1. What is Luminosity?
The luminosity $L$ of a star is the total energy it radiates per unit time. It is an intrinsic property of the star, independent of the observer’s location.
In SI units, luminosity is measured in watts (W), where 1 W = 1 J s\(^{-1}\).
2. Relationship Between Luminosity, Flux and Distance
When radiation spreads uniformly in all directions, the energy passes through the surface of an expanding sphere. The flux $F$ (energy per unit area per unit time) measured by an observer at distance $d$ from the star is
$$F = \frac{L}{4\pi d^{2}}$$
Re‑arranging gives the distance in terms of measured flux and known luminosity:
$$d = \sqrt{\frac{L}{4\pi F}}$$
3. Standard Candles – The Concept
A standard candle is an astronomical object whose luminosity $L$ is known (or can be determined reliably). By measuring its apparent flux $F$, the distance $d$ can be calculated using the inverse‑square law above.

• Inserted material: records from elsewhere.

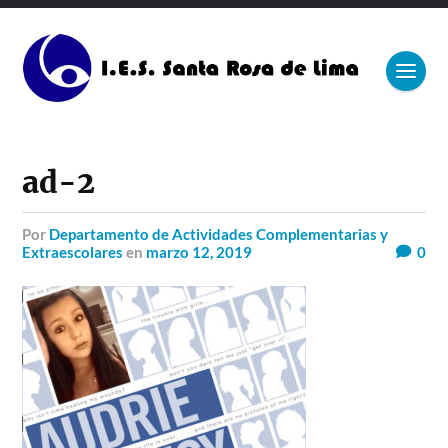
ad-2
por
Departamento de Actividades Complementarias y
Extraescolares
en
marzo 12, 2019
0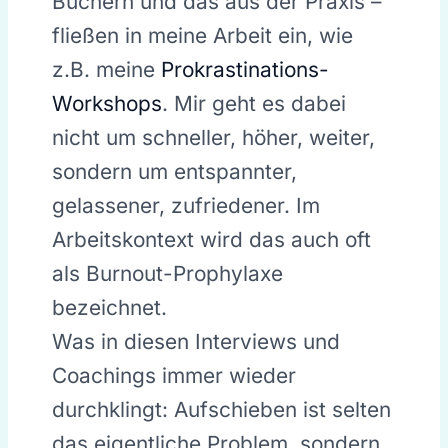
Büchern und das aus der Praxis –
fließen in meine Arbeit ein, wie
z.B. meine
Prokrastinations-
Workshops
. Mir geht es dabei
nicht um schneller, höher, weiter,
sondern um entspannter,
gelassener, zufriedener. Im
Arbeitskontext wird das auch oft
als Burnout-Prophylaxe
bezeichnet.
Was in diesen Interviews und
Coachings immer wieder
durchklingt: Aufschieben ist selten
das eigentliche Problem, sondern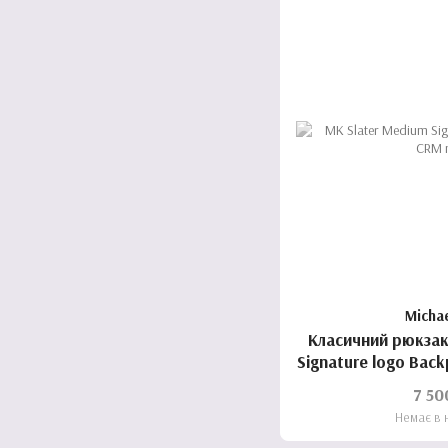
Micha
Класичний рюкзак
Signature logo Back
7 50
Немає в 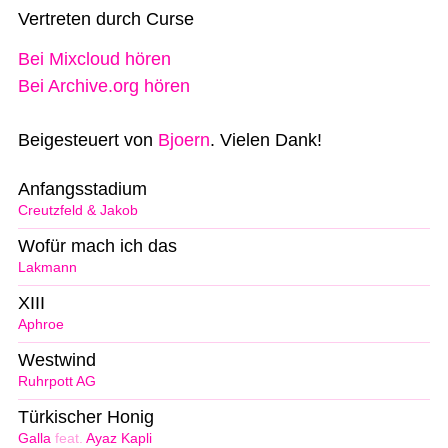
Vertreten durch Curse
Bei Mixcloud hören
Bei Archive.org hören
Beigesteuert von
Bjoern
. Vielen Dank!
Anfangsstadium
Creutzfeld & Jakob
Wofür mach ich das
Lakmann
XIII
Aphroe
Westwind
Ruhrpott AG
Türkischer Honig
Galla
feat.
Ayaz Kapli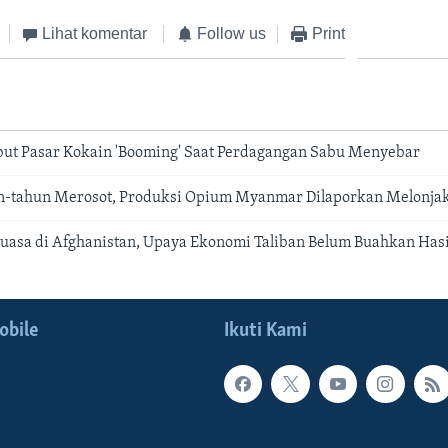
Lihat komentar
Follow us
Print
ut Pasar Kokain 'Booming' Saat Perdagangan Sabu Menyebar
un-tahun Merosot, Produksi Opium Myanmar Dilaporkan Melonja
uasa di Afghanistan, Upaya Ekonomi Taliban Belum Buahkan Hasi
obile
Ikuti Kami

4. Common Standard Candles
Cepheid variable stars: Period–luminosity relation allows $L$ to be inferred from the pulsation period.
Type Ia supernovae: Peak luminosity is remarkably uniform, making them excellent for measuring distances to distant galaxies.

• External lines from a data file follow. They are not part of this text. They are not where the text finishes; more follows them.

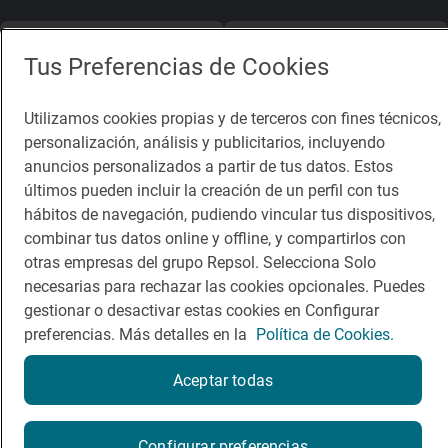
App Store
Google Play
Tus Preferencias de Cookies
Guía Repsol
Enlaces
Utilizamos cookies propias y de terceros con fines técnicos,
personalización, análisis y publicitarios, incluyendo
Comer
Contacto
anuncios personalizados a partir de tus datos. Estos
Viajar
Sala de prensa
últimos pueden incluir la creación de un perfil con tus
hábitos de navegación, pudiendo vincular tus dispositivos,
Dormir
Canal de ética
combinar tus datos online y offline, y compartirlos con
otras empresas del grupo Repsol. Selecciona Solo
necesarias para rechazar las cookies opcionales. Puedes
gestionar o desactivar estas cookies en Configurar
preferencias. Más detalles en la
Política de Cookies.
Política de privacidad
Política de cookies
Nota legal
Aceptar todas
Condiciones del servicio
© Repsol S.A. 2000
- 2026
Reserva una mesa
Configurar preferencias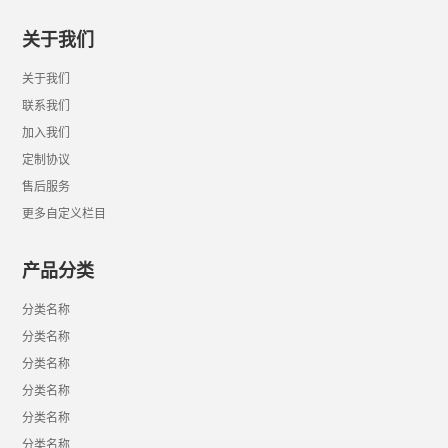
关于我们
关于我们
联系我们
加入我们
定制协议
售后服务
更多自定义栏目
产品分类
分类名称
分类名称
分类名称
分类名称
分类名称
分类名称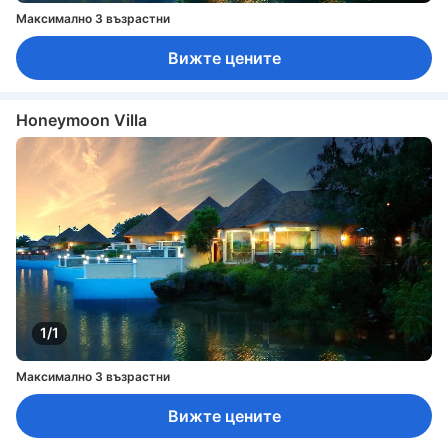
Максимално 3 възрастни
Вижте цените
Honeymoon Villa
1/1
Максимално 3 възрастни
Вижте цените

RR Lyrae stars: Less luminous than Cepheids but useful for distances within the Milky Way.
5. Example: Cepheid \cdot ariables
Measure the pulsation period $P$ (in days).
Use the period–luminosity relation $ \log_{10} L = a \log_{10} P + b $ (constants $a$, $b$ are calibrated from nearby Cepheids).

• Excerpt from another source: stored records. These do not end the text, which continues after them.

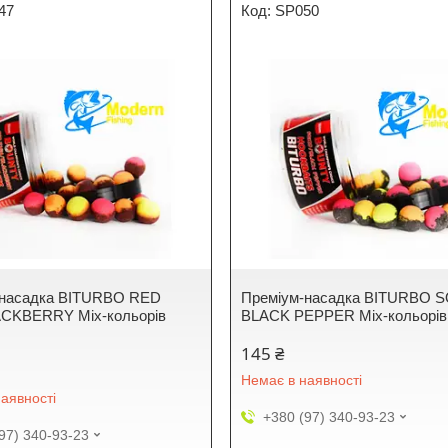
47
SP050
-насадка BITURBO RED
Преміум-насадка BITURBO S
ACKBERRY Mix-кольорів
BLACK PEPPER Mix-кольорів
145 ₴
Немає в наявності
аявності
+380 (97) 340-93-23
97) 340-93-23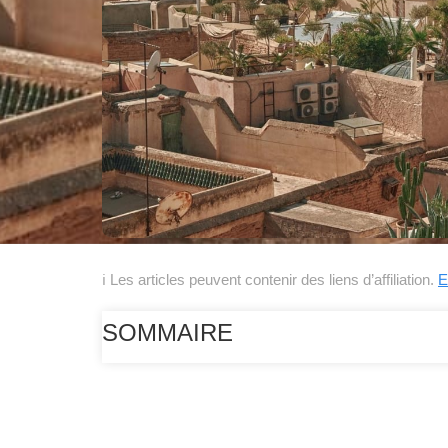
ℹ Les articles peuvent contenir des liens d’affiliation.
E
SOMMAIRE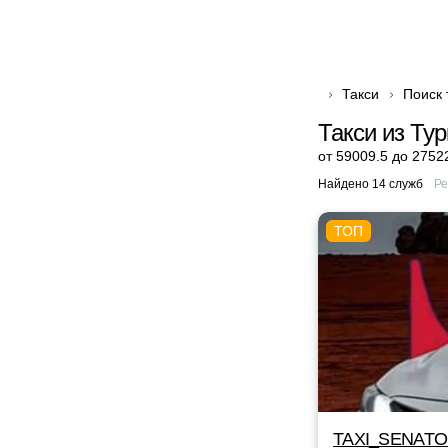
Такси
Поиск 
Такси из Ту
от 59009.5 до 2752
Найдено 14 служб
Ре
TAXI_SENAT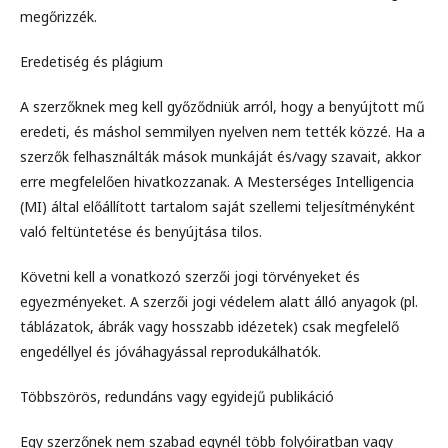
megőrizzék.
Eredetiség és plágium
A szerzőknek meg kell győződniük arról, hogy a benyújtott mű
eredeti, és máshol semmilyen nyelven nem tették közzé. Ha a
szerzők felhasználták mások munkáját és/vagy szavait, akkor
erre megfelelően hivatkozzanak. A Mesterséges Intelligencia
(MI) által előállított tartalom saját szellemi teljesítményként
való feltüntetése és benyújtása tilos.
Követni kell a vonatkozó szerzői jogi törvényeket és
egyezményeket. A szerzői jogi védelem alatt álló anyagok (pl.
táblázatok, ábrák vagy hosszabb idézetek) csak megfelelő
engedéllyel és jóváhagyással reprodukálhatók.
Többszörös, redundáns vagy egyidejű publikáció
Egy szerzőnek nem szabad egynél több folyóiratban vagy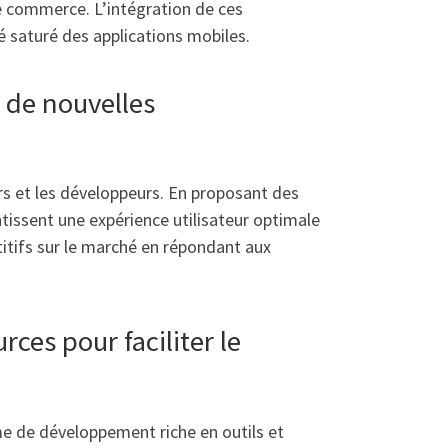
e commerce. L’intégration de ces
é saturé des applications mobiles.
r de nouvelles
rs et les développeurs. En proposant des
tissent une expérience utilisateur optimale
titifs sur le marché en répondant aux
ces pour faciliter le
me de développement riche en outils et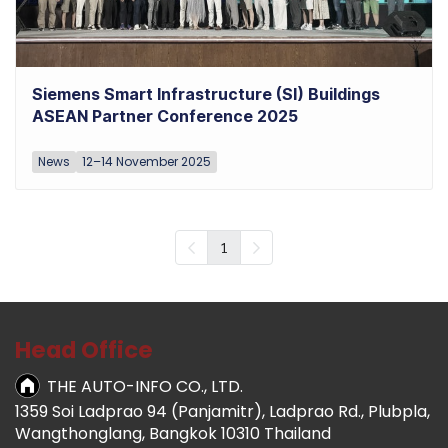
Siemens Smart Infrastructure (SI) Buildings
ASEAN Partner Conference 2025
News
12–14 November 2025
1
Head Office
THE AUTO-INFO CO., LTD.
1359 Soi Ladprao
94 (Panjamitr), Ladprao Rd., Plubpla,
Wangthonglang, Bangkok 10310 Thailand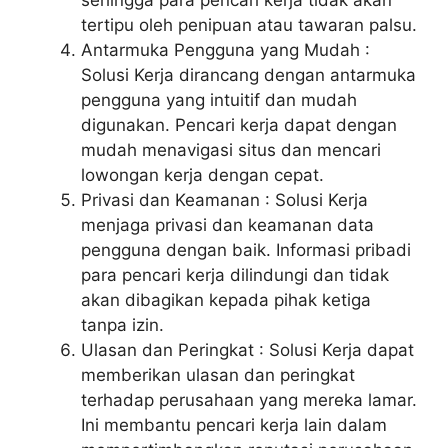
sehingga para pencari kerja tidak akan
tertipu oleh penipuan atau tawaran palsu.
Antarmuka Pengguna yang Mudah :
Solusi Kerja dirancang dengan antarmuka
pengguna yang intuitif dan mudah
digunakan. Pencari kerja dapat dengan
mudah menavigasi situs dan mencari
lowongan kerja dengan cepat.
Privasi dan Keamanan : Solusi Kerja
menjaga privasi dan keamanan data
pengguna dengan baik. Informasi pribadi
para pencari kerja dilindungi dan tidak
akan dibagikan kepada pihak ketiga
tanpa izin.
Ulasan dan Peringkat : Solusi Kerja dapat
memberikan ulasan dan peringkat
terhadap perusahaan yang mereka lamar.
Ini membantu pencari kerja lain dalam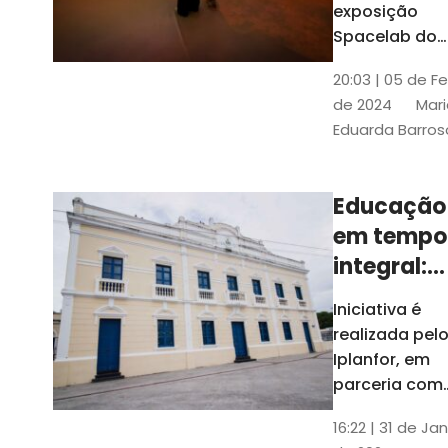
com
exposição
Tribunais de
definição
Spacelab do
Contas
Brasil, laborat
10k
20:03 | 05 de F
itinerante co
de 2024
Mari
projeções
Eduarda Barros
cinematográf
Educação
em tempo
integral:
Fortaleza
Iniciativa é
recebe
realizada pel
proposta
Iplanfor, em
de
parceria com
o coletivo
cidadãos
16:22 | 31 de Jan
Delibera Brasil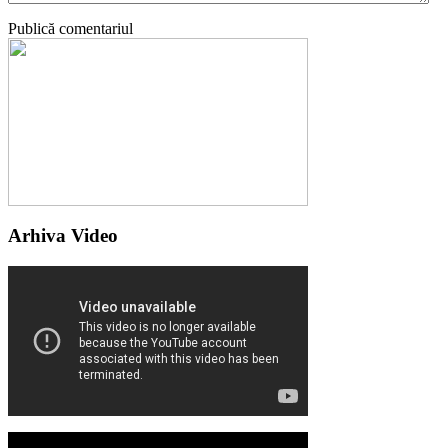
Publică comentariul
Arhiva Video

Calculate $L$ and then the distance $d$ from the observed flux $F$.
6. Typical Luminosities of Standard Candles
Object
Typical Luminosity $L$ (W)
Absolute Magnitude $M$
Cepheid (P = 10 d)
≈ $2.0 \times 10^{31}$
≈ –5
RR Lyrae
≈ $5.0 \times 10^{30}$
≈ +0.5
Type Ia Supernova (peak)
≈ $1.0 \times 10^{36}$
≈ –19.3
7. Key Equations Summary
$L$ – luminosity (total power emitted) in watts.
$F$ – flux (apparent brightness) in W m\(^{-2}\).
$d$ – distance to the source in metres.
Inverse‑square law: $F = \dfrac{L}{4\pi d^{2}}$.
Distance from flux: $d = \sqrt{\dfrac{L}{4\pi F}}$.
Period–luminosity for Cepheids: $\log_{10} L = a \log_{10} P + b$.
8. Practical Considerations
When applying the standard‑candle method, remember:
Interstellar extinction can reduce the observed flux; corrections may be required.
Calibration of $L$ must be based on objects with independently known distances (e.g., parallax).
Systematic errors in the period–luminosity relation propagate into distance estimates.
9. Suggested Diagram
Suggested diagram: Geometry of a star emitting isotropically, showing a sphere of radius $d$, flux $F$ measured on the surface, and the relation $F = L/(4\pi d^{2})$.
10. Summary
Luminosity is the intrinsic power output of a star. By treating certain objects as standard candles—objects with known luminosity—we can convert a measured flux into a distance using the inverse‑square law. This technique underpins the cosmic distance ladder, allowing astronomers to map the scale of the universe from nearby Cepheids to distant Type Ia supernovae.